PROBLEM TO SOLVE: Print the lines of the data, starting with the first, up to and including the line where "Reportar otro tipo de error..." appears.

[Data items]
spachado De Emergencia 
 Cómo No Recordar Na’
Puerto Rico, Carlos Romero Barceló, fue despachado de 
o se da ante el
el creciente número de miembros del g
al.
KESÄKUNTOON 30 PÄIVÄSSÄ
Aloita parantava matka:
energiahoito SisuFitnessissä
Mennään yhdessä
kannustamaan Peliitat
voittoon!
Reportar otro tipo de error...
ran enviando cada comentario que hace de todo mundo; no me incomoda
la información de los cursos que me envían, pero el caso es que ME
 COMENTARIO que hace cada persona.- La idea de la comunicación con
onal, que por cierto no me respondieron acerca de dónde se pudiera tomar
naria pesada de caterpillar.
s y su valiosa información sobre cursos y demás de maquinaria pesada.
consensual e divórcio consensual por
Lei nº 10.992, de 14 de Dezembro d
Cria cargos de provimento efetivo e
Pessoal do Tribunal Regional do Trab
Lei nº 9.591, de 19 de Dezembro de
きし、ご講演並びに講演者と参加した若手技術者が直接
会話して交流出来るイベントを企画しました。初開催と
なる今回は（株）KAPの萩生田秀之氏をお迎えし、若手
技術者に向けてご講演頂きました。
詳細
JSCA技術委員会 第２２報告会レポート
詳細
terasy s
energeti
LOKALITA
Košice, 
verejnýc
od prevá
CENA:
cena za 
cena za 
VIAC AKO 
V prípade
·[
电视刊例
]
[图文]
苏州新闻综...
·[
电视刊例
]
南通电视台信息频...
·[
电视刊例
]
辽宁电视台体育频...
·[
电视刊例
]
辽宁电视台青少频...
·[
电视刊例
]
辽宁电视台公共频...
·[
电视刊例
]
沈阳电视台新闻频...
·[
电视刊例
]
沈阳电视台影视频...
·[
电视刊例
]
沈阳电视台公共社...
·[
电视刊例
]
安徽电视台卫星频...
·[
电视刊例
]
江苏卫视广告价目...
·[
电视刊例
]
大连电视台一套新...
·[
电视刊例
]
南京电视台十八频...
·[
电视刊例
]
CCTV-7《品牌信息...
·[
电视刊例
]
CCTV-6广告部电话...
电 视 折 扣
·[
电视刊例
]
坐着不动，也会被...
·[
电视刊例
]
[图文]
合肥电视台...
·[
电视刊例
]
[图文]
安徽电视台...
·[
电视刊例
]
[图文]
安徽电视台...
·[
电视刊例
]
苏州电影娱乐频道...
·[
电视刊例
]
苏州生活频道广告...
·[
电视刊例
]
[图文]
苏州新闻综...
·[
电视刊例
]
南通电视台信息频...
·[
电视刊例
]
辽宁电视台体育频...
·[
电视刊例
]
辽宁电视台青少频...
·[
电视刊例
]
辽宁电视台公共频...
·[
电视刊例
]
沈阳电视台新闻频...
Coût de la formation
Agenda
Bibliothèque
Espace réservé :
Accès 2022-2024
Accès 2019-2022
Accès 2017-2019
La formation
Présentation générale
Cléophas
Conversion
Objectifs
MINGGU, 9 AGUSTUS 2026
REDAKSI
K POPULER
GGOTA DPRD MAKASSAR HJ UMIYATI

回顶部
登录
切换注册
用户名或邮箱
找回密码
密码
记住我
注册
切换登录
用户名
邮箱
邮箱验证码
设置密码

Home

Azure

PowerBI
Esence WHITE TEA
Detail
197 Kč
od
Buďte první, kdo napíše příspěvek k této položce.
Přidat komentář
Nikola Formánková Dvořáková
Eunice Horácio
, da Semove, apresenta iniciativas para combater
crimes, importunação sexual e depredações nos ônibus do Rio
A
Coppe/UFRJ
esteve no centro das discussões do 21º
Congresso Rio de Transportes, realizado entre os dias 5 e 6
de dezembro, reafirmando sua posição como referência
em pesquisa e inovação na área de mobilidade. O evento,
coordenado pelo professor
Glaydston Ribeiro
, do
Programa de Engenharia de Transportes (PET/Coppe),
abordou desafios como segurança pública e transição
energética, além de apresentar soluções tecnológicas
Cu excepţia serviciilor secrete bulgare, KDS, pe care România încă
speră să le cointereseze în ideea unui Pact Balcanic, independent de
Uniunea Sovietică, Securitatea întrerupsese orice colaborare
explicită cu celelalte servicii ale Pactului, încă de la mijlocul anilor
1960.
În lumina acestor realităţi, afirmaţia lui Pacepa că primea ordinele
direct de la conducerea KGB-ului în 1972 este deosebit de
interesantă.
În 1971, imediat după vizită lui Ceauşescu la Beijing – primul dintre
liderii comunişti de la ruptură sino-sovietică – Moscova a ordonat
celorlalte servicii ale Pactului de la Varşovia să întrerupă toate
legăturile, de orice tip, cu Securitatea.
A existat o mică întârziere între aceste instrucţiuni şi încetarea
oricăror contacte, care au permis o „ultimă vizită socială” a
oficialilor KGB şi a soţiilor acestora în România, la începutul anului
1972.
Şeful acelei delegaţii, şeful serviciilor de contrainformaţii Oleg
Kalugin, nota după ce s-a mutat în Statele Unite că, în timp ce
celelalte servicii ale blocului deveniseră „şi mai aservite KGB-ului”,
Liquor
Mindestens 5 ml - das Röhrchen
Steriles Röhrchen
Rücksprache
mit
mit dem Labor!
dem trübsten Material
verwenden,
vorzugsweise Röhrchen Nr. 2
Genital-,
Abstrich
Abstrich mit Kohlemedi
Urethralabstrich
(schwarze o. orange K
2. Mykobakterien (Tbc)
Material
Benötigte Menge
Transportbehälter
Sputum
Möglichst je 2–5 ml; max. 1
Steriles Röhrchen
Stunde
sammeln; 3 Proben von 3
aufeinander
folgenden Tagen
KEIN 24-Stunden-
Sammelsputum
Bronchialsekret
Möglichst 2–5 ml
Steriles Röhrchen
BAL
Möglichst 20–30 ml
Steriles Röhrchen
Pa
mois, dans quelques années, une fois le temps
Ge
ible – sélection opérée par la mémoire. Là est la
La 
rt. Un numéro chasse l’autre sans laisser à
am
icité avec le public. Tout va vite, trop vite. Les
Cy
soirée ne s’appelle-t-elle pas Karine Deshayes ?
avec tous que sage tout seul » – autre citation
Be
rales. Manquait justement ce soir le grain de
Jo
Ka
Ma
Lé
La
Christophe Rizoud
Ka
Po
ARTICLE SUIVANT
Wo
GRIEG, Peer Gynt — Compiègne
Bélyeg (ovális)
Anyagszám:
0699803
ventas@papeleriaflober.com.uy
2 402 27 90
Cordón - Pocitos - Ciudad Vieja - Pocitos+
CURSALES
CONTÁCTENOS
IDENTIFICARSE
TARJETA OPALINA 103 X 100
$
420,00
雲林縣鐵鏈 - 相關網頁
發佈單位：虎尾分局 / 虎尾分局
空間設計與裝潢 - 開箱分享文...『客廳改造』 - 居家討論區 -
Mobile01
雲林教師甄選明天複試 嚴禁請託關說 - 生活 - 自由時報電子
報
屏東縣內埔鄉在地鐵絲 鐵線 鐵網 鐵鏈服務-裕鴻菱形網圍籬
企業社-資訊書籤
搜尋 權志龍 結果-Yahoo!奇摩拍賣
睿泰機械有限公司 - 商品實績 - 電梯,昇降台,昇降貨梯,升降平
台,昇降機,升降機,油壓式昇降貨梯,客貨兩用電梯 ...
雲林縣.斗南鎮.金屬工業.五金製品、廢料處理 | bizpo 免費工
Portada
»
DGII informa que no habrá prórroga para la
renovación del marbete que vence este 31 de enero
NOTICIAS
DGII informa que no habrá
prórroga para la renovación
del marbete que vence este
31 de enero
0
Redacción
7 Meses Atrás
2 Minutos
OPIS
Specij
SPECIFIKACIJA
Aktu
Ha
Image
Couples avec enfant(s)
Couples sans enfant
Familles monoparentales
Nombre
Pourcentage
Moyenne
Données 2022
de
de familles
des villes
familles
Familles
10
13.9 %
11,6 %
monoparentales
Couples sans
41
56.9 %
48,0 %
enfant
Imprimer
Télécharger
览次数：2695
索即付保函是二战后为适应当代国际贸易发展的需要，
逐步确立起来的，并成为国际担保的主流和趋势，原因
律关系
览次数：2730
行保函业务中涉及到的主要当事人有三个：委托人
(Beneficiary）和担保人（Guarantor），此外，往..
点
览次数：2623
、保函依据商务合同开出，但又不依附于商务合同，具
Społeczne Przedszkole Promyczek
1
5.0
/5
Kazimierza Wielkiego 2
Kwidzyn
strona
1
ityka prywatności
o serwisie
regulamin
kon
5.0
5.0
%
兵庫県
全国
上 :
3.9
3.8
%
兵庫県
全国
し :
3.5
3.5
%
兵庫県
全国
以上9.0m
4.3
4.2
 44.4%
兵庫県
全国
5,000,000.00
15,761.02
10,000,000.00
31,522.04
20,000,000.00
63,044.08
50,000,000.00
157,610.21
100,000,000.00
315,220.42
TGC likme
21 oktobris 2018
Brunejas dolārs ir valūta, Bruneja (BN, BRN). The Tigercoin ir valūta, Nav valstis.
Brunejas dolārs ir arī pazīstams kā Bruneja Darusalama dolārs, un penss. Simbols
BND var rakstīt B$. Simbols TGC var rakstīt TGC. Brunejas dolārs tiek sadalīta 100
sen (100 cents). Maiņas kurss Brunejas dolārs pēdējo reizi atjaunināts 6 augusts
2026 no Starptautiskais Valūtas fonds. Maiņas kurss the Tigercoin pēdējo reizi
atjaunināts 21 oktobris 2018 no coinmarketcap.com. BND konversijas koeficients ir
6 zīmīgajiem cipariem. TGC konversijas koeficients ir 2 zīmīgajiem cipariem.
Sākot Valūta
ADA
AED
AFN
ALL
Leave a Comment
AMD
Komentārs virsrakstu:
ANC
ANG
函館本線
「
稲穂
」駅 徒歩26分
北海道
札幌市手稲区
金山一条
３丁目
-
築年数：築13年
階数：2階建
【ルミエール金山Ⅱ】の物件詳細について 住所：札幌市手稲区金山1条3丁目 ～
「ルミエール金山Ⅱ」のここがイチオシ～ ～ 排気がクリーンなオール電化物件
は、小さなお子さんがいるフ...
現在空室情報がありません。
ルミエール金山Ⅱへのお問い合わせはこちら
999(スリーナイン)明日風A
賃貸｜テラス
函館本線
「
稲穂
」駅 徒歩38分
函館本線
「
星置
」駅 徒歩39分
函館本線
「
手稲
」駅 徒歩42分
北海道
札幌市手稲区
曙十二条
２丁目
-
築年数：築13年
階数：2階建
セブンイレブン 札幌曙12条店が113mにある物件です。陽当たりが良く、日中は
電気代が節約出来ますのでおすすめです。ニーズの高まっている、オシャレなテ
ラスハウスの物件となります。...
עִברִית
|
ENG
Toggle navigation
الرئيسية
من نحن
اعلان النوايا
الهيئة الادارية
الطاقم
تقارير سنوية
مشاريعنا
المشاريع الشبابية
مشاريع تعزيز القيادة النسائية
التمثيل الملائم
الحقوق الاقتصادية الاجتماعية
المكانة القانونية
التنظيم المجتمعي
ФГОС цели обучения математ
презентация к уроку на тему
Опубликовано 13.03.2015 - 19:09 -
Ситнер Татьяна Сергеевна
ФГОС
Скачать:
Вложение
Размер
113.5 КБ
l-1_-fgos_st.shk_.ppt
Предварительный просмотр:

ANSWER TO THIS TASK:
spachado De Emergencia 
 Cómo No Recordar Na’
Puerto Rico, Carlos Romero Barceló, fue despachado de 
o se da ante el
el creciente número de miembros del g
al.
KESÄKUNTOON 30 PÄIVÄSSÄ
Aloita parantava matka:
energiahoito SisuFitnessissä
Mennään yhdessä
kannustamaan Peliitat
voittoon!
Reportar otro tipo de error...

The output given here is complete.